English is a wonderful language with excellent expressive power, though it can be non-sensical in terms of spelling and pronunciations. Its ability to assimilate words and ideas from other cultures and languages has made it still more expressive and loved by people in all the continents. No wonder parents rush to English medium schools to get their children admitted and this desire is widespread even amongst low income groups. Probably their preference for such schools is more driven by the hope that higher quality education is imparted only in such schools with a better chance for a better quality of life for their children after growing up. Vernacular fanatics are forgetting that if the country and its people have to be benefited from knowledge developments around the world, familiarity in English is a prerequisite while proficiency in native languages can go side by side.
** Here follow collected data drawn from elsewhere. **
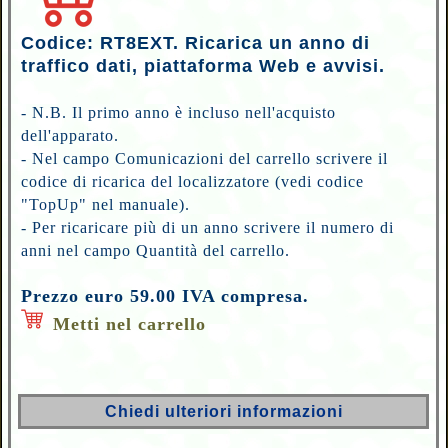
Codice: RT8EXT. Ricarica un anno di
traffico dati, piattaforma Web e avvisi.
- N.B. Il primo anno è incluso nell'acquisto
dell'apparato.
- Nel campo Comunicazioni del carrello scrivere il
codice di ricarica del localizzatore (vedi codice
"TopUp" nel manuale).
- Per ricaricare più di un anno scrivere il numero di
anni nel campo Quantità del carrello.
Prezzo euro 59.00 IVA compresa.
Metti nel carrello
Chiedi ulteriori informazioni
The word 'author' refers to one who is a writer of an article or book but it can also apply to a person who creates or begins an idea or a plan. Either way an author has to be a creative person with brains, experience and vision. An 'authority', on the other hand, need not be an author though reverse could be true some times. The power to give orders confers on a person the authority and these orders are meant to be obeyed. Delegated responsibilities for specific function to specific people also come under the expression 'authority'. Authority can also mean a learned person with special knowledge gained over years of learning and experience and at times of doubts and indecision, people generally turn to wiser peers who can be the 'authority' on the subject. It is a different matter that so called 'authority' misuses the power some time for considerations other than what is intended for.
'Authoritarian' is an adjective word used to persons who demand absolute obedience to his orders or commands. In the common parlor it is also used to reflect the good intention of a well meaning parent or a teacher who has the well being of those ordered about while being authoritarian. Of course authoritarian streak is anathema in a democracy where decisions are made by the majority, not by one person or a coterie of persons. In contrast 'authoritative' persons derive their strength from the power enjoyed by them by virtue of their strength in skills or knowledge. A person can also be designated as an authoritative spokesman by a body or group of persons vested with authority.
Indians seem to be fond of the expression 'authority' which is often a prerogative of the government which rules the country. The power of an authority can be executive, financial, judicial or management. All government 'babus' have power in one form or the other that enables them to have extra ordinary influence on the citizens as their decisions can affect their lives to varying extent. Power in any form can be the drive engine for corruption as is being witnessed in the country and more the power, higher will be the temptation to be corrupt. It is said that "power corrupts and absolute power corrupts absolutely". Country's bureaucratic system is so structured that, with power and pelm distributed amongst the 'babus' beginning at the bottom to the top with few exceptions, corruption is in-built and probably nothing can come in the way of the ever growing corruption faced by the citizens whose daily lives are intertwined with the actions (or non-actions?) of the administrative lords of the country.
It is not a coincidence that government culture in India, inherited from the Britishers, continues to use the word 'Authority' to designate administrative bodies affixing the word after the functions assigned to them. We have "Authority" set ups, for food safety and standards (FSSTA), food exports (APEDA) and marine products exports (MPEDA) in the food area but there are several such bodies conferred with the coveted affix 'authority', We have separate 'authority' for airports, high ways, steel. inland waterways, gas, insurance regulation, sports, zoo development, urban development, telecom regulation, electricity, coastal aquaculture etc most of them with umbilical chords to the government at Delhi. While UK has practically replaced these authorities with boards, directorates, agencies, commissions etc, India revels in creating more authorities, many of them toothless tigers with very little independence from the government ministries, lorded over by politicians and bureaucrats. Citizens of this country are, by now, familiar with the 'authority' syndrome and probably have taken them as another aberration in our democratic society.